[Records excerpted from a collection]
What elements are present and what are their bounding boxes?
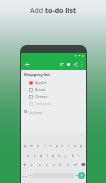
button[interactable]: v [51,161,56,168]
button[interactable]: c [44,161,49,168]
button[interactable]: Add collaborator [58,60,65,69]
staticText: to-do list [45,6,77,16]
staticText: w [30,143,33,148]
staticText: k [72,153,74,158]
staticText: g [52,153,55,158]
staticText: ?123 [22,174,28,177]
button[interactable]: d [39,152,44,159]
staticText: l [78,153,79,158]
button[interactable]: y [54,142,59,149]
button[interactable]: Back [23,60,31,69]
staticText: Cheese [35,94,48,99]
button[interactable]: Shift [22,161,27,168]
staticText: i [68,143,69,148]
button[interactable]: Tomatoes [21,100,86,107]
staticText: q [24,143,27,148]
button[interactable]: List item [21,108,86,115]
button[interactable]: Comma [28,172,32,179]
button[interactable]: z [29,161,34,168]
button[interactable]: t [48,142,53,149]
button[interactable]: Change theme [65,60,72,69]
button[interactable]: p [79,142,84,149]
button[interactable]: Backspace [80,161,85,168]
staticText: Tomatoes [35,101,52,106]
staticText: y [56,143,58,148]
staticText: h [58,153,61,158]
staticText: t [50,143,52,148]
button[interactable]: Enter [78,172,85,179]
staticText: j [65,153,66,158]
staticText: f [47,153,49,158]
button[interactable]: x [37,161,42,168]
button[interactable]: j [63,152,68,159]
staticText: b [59,162,62,167]
staticText: e [37,143,40,148]
button[interactable]: o [73,142,78,149]
staticText: Shopping list [24,72,50,77]
staticText: Bread [35,87,46,92]
button[interactable]: w [29,142,34,149]
staticText: List item [29,110,43,114]
button[interactable]: n [66,161,71,168]
button[interactable]: ?123 [22,172,28,179]
staticText: d [40,153,43,158]
button[interactable]: r [42,142,47,149]
staticText: c [46,162,48,167]
button[interactable]: Bread [21,86,86,93]
button[interactable]: l [76,152,81,159]
staticText: m [74,162,78,167]
button[interactable]: q [23,142,28,149]
button[interactable]: Period [74,172,78,179]
staticText: n [67,162,70,167]
button[interactable]: More options [79,60,84,69]
staticText: r [44,143,46,148]
button[interactable]: Share [72,60,79,69]
staticText: Add [30,6,45,16]
button[interactable]: g [51,152,56,159]
button[interactable]: b [58,161,63,168]
staticText: s [34,153,36,158]
button[interactable]: a [26,152,31,159]
button[interactable]: e [36,142,41,149]
button[interactable]: k [70,152,75,159]
staticText: v [53,162,55,167]
button[interactable]: m [73,161,78,168]
staticText: u [61,143,64,148]
staticText: a [27,153,30,158]
staticText: x [39,162,41,167]
button[interactable]: s [32,152,37,159]
staticText: Apples [35,80,47,85]
staticText: z [31,162,33,167]
button[interactable]: Cheese [21,93,86,100]
staticText: o [74,143,77,148]
button[interactable]: i [66,142,71,149]
staticText: p [80,143,83,148]
button[interactable]: f [45,152,50,159]
button[interactable]: Apples [21,79,86,86]
button[interactable]: h [57,152,62,159]
button[interactable]: u [60,142,65,149]
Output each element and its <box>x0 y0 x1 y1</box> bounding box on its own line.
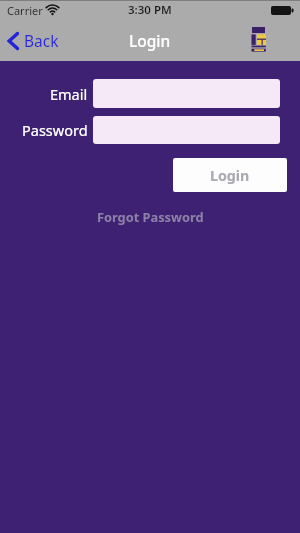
staticText: Login <box>210 166 250 185</box>
button[interactable]: Login <box>173 158 287 192</box>
button[interactable] <box>93 79 280 108</box>
staticText: Forgot Password <box>97 208 204 225</box>
staticText: Password <box>22 120 88 140</box>
staticText: Login <box>129 30 171 51</box>
button[interactable] <box>93 116 280 144</box>
staticText: Carrier <box>7 3 43 18</box>
staticText: Back <box>24 30 59 51</box>
staticText: 3:30 PM <box>128 2 172 18</box>
button[interactable] <box>248 26 268 53</box>
button[interactable]: Back <box>7 20 59 61</box>
staticText: Email <box>50 84 88 104</box>
button[interactable]: Forgot Password <box>97 208 204 225</box>
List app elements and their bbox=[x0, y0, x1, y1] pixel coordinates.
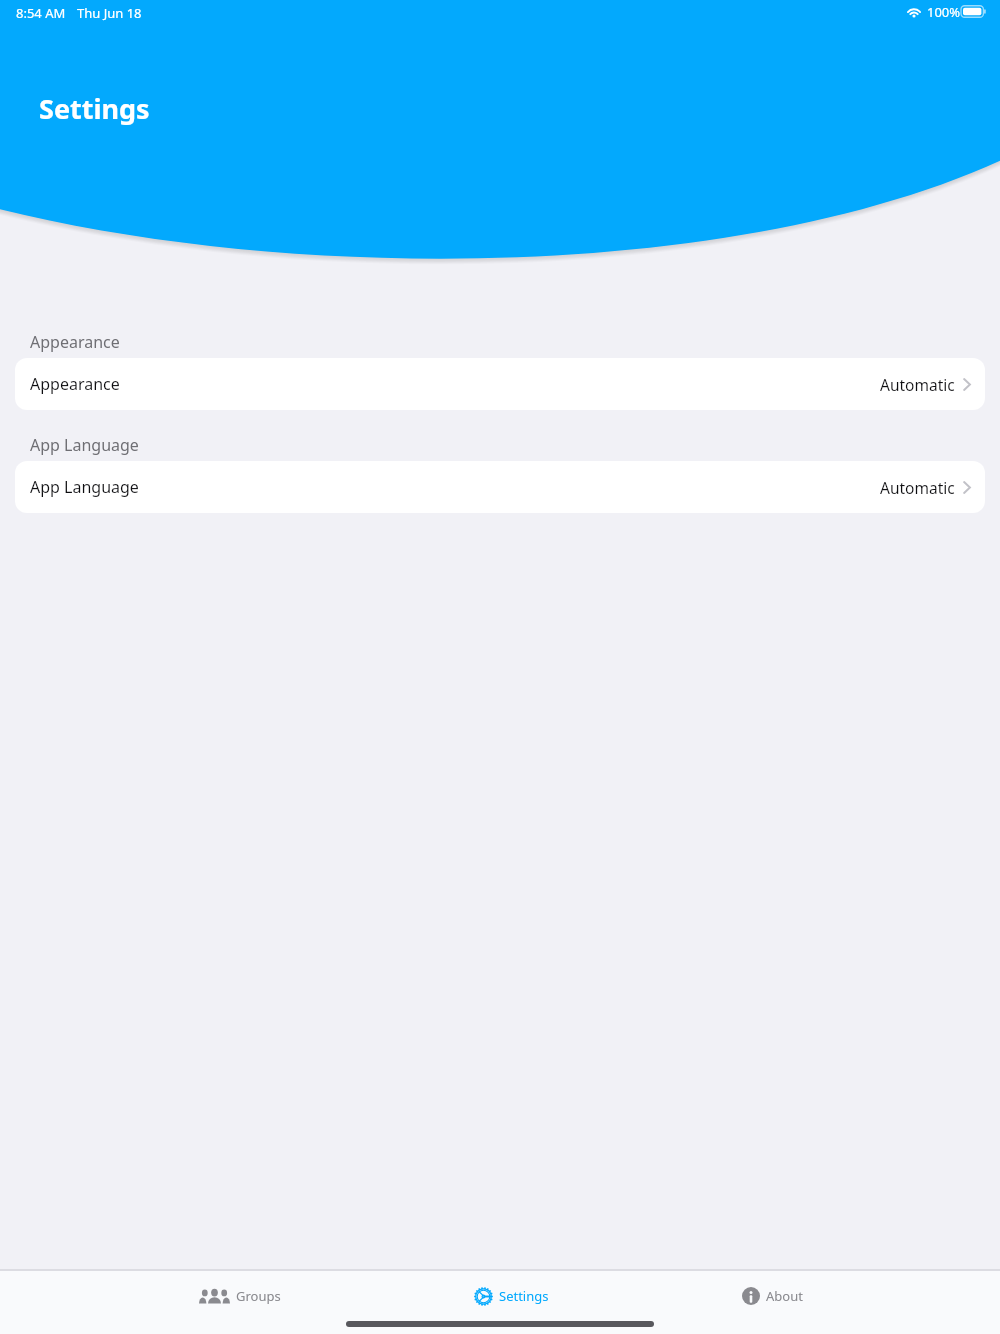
staticText: App Language bbox=[30, 434, 139, 456]
button[interactable]: Groups bbox=[0, 1271, 334, 1321]
staticText: Groups bbox=[236, 1287, 281, 1305]
button[interactable]: About bbox=[667, 1271, 1000, 1321]
staticText: Thu Jun 18 bbox=[77, 4, 142, 22]
staticText: Appearance bbox=[30, 331, 120, 353]
staticText: Automatic bbox=[880, 477, 955, 498]
staticText: Settings bbox=[499, 1287, 549, 1305]
staticText: App Language bbox=[30, 476, 139, 498]
staticText: Appearance bbox=[30, 373, 120, 395]
button[interactable]: Appearance bbox=[15, 358, 985, 410]
button[interactable]: Settings bbox=[334, 1271, 667, 1321]
button[interactable]: App Language bbox=[15, 461, 985, 513]
staticText: Settings bbox=[39, 90, 150, 127]
staticText: 8:54 AM bbox=[16, 4, 66, 22]
staticText: About bbox=[766, 1287, 803, 1305]
staticText: 100% bbox=[927, 3, 961, 21]
staticText: Automatic bbox=[880, 374, 955, 395]
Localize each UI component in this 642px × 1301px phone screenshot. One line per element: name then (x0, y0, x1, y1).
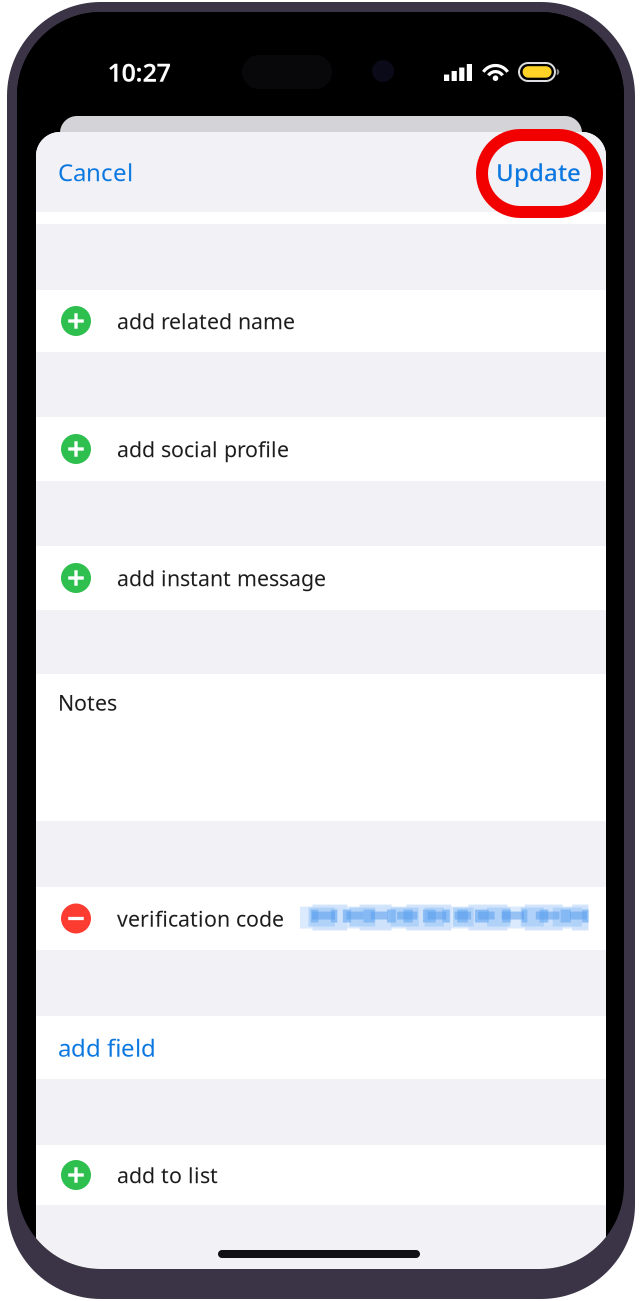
staticText: Update (496, 156, 581, 188)
button[interactable]: Update (406, 132, 606, 212)
staticText: 10:27 (108, 55, 170, 89)
button[interactable]: add related name (36, 290, 606, 352)
staticText: add field (58, 1032, 156, 1064)
staticText: add social profile (117, 435, 289, 463)
staticText: Notes (58, 688, 117, 717)
button[interactable]: add to list (36, 1145, 606, 1205)
button[interactable]: add instant message (36, 546, 606, 610)
staticText: add related name (117, 307, 295, 335)
staticText: Cancel (58, 156, 133, 188)
staticText: add to list (117, 1161, 218, 1189)
button[interactable]: verification code (36, 887, 606, 950)
staticText: add instant message (117, 564, 326, 592)
button[interactable]: add social profile (36, 417, 606, 481)
staticText: verification code (117, 904, 284, 933)
button[interactable]: add field (36, 1016, 606, 1079)
button[interactable]: Cancel (36, 132, 236, 212)
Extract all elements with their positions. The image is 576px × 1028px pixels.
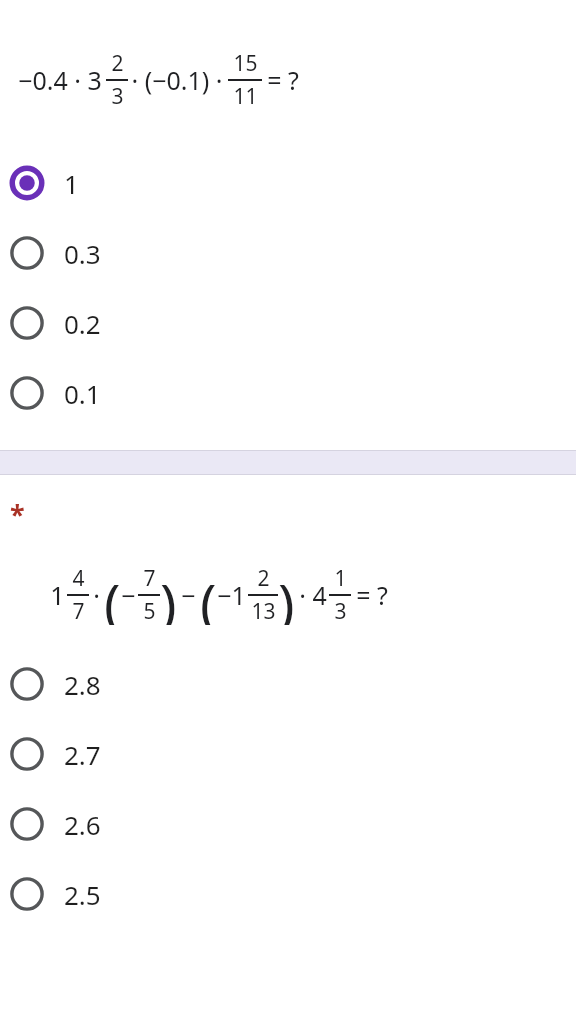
staticText: 11: [233, 82, 258, 111]
button[interactable]: 2.8: [0, 649, 576, 719]
staticText: 3: [111, 82, 124, 111]
staticText: 0.2: [64, 306, 101, 341]
staticText: 2: [257, 564, 270, 593]
button[interactable]: 0.1: [0, 358, 576, 428]
staticText: 4: [72, 564, 85, 593]
button[interactable]: 0.3: [0, 218, 576, 288]
staticText: ): [160, 565, 177, 625]
staticText: *: [10, 496, 25, 533]
staticText: ): [278, 565, 295, 625]
staticText: 2.6: [64, 807, 101, 842]
staticText: 7: [72, 597, 85, 626]
staticText: 15: [233, 49, 258, 78]
staticText: 0.3: [64, 236, 101, 271]
staticText: 1: [334, 564, 347, 593]
staticText: 5: [143, 597, 156, 626]
staticText: 3: [334, 597, 347, 626]
staticText: = ?: [267, 63, 299, 97]
staticText: 7: [143, 564, 156, 593]
staticText: −0.4 · 3: [18, 63, 102, 97]
staticText: 1: [64, 166, 79, 201]
staticText: (: [200, 565, 217, 625]
staticText: −: [121, 578, 136, 612]
staticText: 13: [251, 597, 276, 626]
button[interactable]: 2.6: [0, 789, 576, 859]
staticText: 0.1: [64, 376, 101, 411]
button[interactable]: 0.2: [0, 288, 576, 358]
staticText: 2: [111, 49, 124, 78]
staticText: (: [104, 565, 121, 625]
staticText: 1: [50, 578, 65, 612]
button[interactable]: 2.5: [0, 859, 576, 929]
staticText: 2.5: [64, 877, 101, 912]
staticText: 2.8: [64, 667, 101, 702]
staticText: · 4: [299, 578, 327, 612]
staticText: · (−0.1) ·: [131, 63, 223, 97]
staticText: ·: [93, 578, 100, 612]
button[interactable]: 2.7: [0, 719, 576, 789]
staticText: −1: [217, 578, 246, 612]
button[interactable]: 1: [0, 148, 576, 218]
staticText: 2.7: [64, 737, 101, 772]
staticText: −: [181, 578, 196, 612]
staticText: = ?: [356, 578, 388, 612]
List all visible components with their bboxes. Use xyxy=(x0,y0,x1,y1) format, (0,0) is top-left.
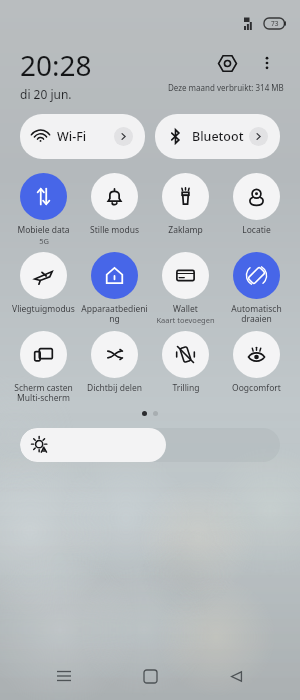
button[interactable]: Home xyxy=(128,654,172,698)
button[interactable]: Mobiele data xyxy=(8,173,79,246)
button[interactable]: Automatisch draaien xyxy=(221,252,292,324)
staticText: Kaart toevoegen xyxy=(156,315,215,325)
staticText: Locatie xyxy=(242,224,271,236)
button[interactable]: More options xyxy=(250,46,284,80)
staticText: Wi-Fi xyxy=(57,128,114,145)
button[interactable]: Oogcomfort xyxy=(221,331,292,394)
button[interactable]: Dichtbij delen xyxy=(79,331,150,394)
button[interactable]: Vliegtuigmodus xyxy=(8,252,79,315)
staticText: Deze maand verbruikt: 314 MB xyxy=(168,82,284,93)
staticText: Automatisch draaien xyxy=(221,303,292,324)
button[interactable]: Wallet xyxy=(150,252,221,325)
button[interactable]: Stille modus xyxy=(79,173,150,236)
staticText: Apparaatbediening xyxy=(79,303,150,324)
staticText: Wallet xyxy=(173,303,198,315)
staticText: Oogcomfort xyxy=(232,382,281,394)
button[interactable]: Back xyxy=(214,654,258,698)
staticText: 20:28 xyxy=(20,46,92,84)
staticText: Zaklamp xyxy=(168,224,203,236)
button[interactable]: Bluetooth xyxy=(155,114,280,159)
button[interactable]: Locatie xyxy=(221,173,292,236)
button[interactable]: Settings xyxy=(210,46,244,80)
staticText: Dichtbij delen xyxy=(87,382,142,394)
staticText: Trilling xyxy=(172,382,200,394)
staticText: 73 xyxy=(271,19,279,28)
staticText: Stille modus xyxy=(90,224,139,236)
staticText: 5G xyxy=(39,236,49,246)
staticText: Mobiele data xyxy=(17,224,70,236)
button[interactable]: Scherm casten Multi-scherm xyxy=(8,331,79,403)
staticText: Bluetooth xyxy=(192,128,249,145)
button[interactable]: Zaklamp xyxy=(150,173,221,236)
staticText: di 20 jun. xyxy=(20,86,72,102)
button[interactable]: Apparaatbediening xyxy=(79,252,150,324)
button[interactable]: Brightness xyxy=(20,428,280,462)
staticText: Scherm casten Multi-scherm xyxy=(8,382,79,403)
staticText: Vliegtuigmodus xyxy=(12,303,75,315)
button[interactable]: Wi-Fi xyxy=(20,114,145,159)
button[interactable]: Recents xyxy=(42,654,86,698)
button[interactable]: Trilling xyxy=(150,331,221,394)
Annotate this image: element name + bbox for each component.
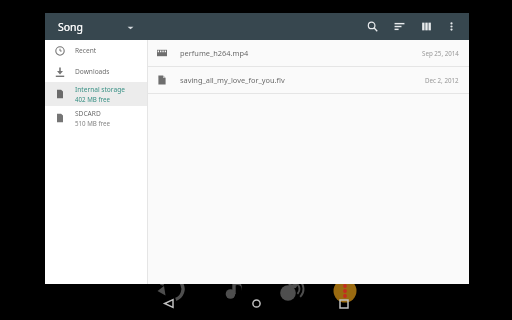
button[interactable]: Recent xyxy=(45,40,147,61)
button[interactable]: saving_all_my_love_for_you.flv xyxy=(148,67,469,93)
button[interactable]: Song xyxy=(56,16,136,38)
button[interactable]: Downloads xyxy=(45,61,147,82)
button[interactable]: Recent apps xyxy=(327,287,361,320)
staticText: Recent xyxy=(75,46,97,55)
staticText: Song xyxy=(58,20,84,34)
staticText: SDCARD xyxy=(75,109,101,118)
staticText: Sep 25, 2014 xyxy=(422,49,459,57)
staticText: perfume_h264.mp4 xyxy=(180,48,249,58)
staticText: saving_all_my_love_for_you.flv xyxy=(180,75,285,85)
staticText: Internal storage xyxy=(75,85,125,94)
button[interactable]: Grid view xyxy=(416,16,437,37)
button[interactable]: SDCARD xyxy=(45,106,147,130)
button[interactable]: Home xyxy=(239,287,273,320)
button[interactable]: More options xyxy=(441,16,462,37)
button[interactable]: Search xyxy=(362,16,383,37)
button[interactable]: Internal storage xyxy=(45,82,147,106)
button[interactable]: perfume_h264.mp4 xyxy=(148,40,469,66)
staticText: Dec 2, 2012 xyxy=(425,76,459,84)
button[interactable]: Sort xyxy=(389,16,410,37)
staticText: 510 MB free xyxy=(75,119,111,127)
button[interactable]: Back xyxy=(151,287,185,320)
staticText: 402 MB free xyxy=(75,95,111,103)
staticText: Downloads xyxy=(75,67,110,76)
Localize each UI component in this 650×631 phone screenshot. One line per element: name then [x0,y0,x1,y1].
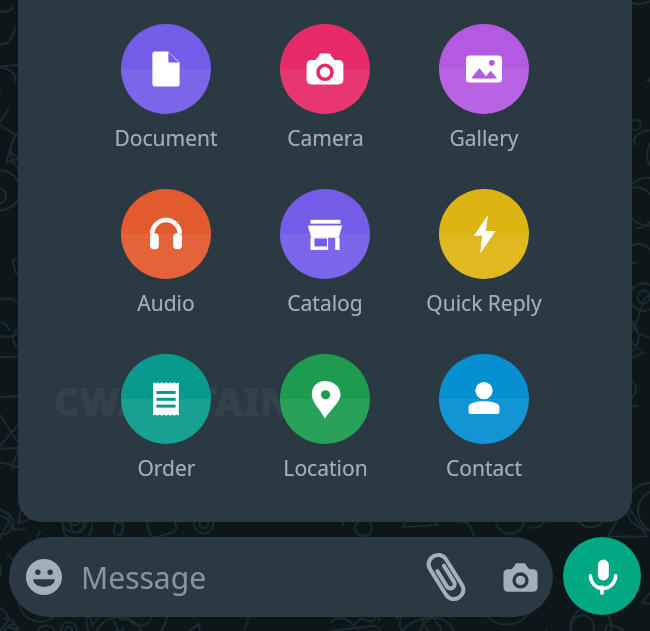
button[interactable]: Emoji [18,551,70,603]
staticText: Camera [287,124,364,153]
button[interactable]: Contact [410,348,558,483]
button[interactable]: Record voice message [563,537,641,615]
button[interactable]: Quick Reply [410,183,558,318]
button[interactable]: Location [251,348,399,483]
staticText: Contact [446,454,522,483]
button[interactable]: Catalog [251,183,399,318]
staticText: Message [81,557,207,598]
staticText: Audio [137,289,195,318]
button[interactable]: Audio [92,183,240,318]
staticText: Location [283,454,368,483]
staticText: Order [137,454,196,483]
button[interactable]: Document [92,18,240,153]
staticText: CWABETAINFO [54,374,345,427]
button[interactable]: Gallery [410,18,558,153]
staticText: Catalog [287,289,363,318]
button[interactable]: Camera [493,550,547,604]
staticText: Quick Reply [426,289,542,318]
staticText: Document [114,124,218,153]
button[interactable]: Camera [251,18,399,153]
button[interactable]: Order [92,348,240,483]
staticText: Gallery [449,124,519,153]
button[interactable]: Attach [419,550,473,604]
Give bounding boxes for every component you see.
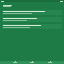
button[interactable] [2, 24, 62, 29]
button[interactable]: Home [12, 61, 18, 64]
staticText: Plants [30, 62, 34, 64]
staticText: Home [13, 62, 17, 64]
button[interactable] [2, 17, 62, 22]
staticText: Garden [3, 3, 12, 6]
button[interactable]: Profile [47, 61, 53, 64]
button[interactable] [2, 10, 62, 15]
staticText: Profile [48, 62, 52, 64]
button[interactable]: Plants [29, 61, 35, 64]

# PROBLEM REQUIREMENTS
How many lines in the records contain the string "Internal"? Give the number by itself.

# SOLUTION FOR THIS TASK
2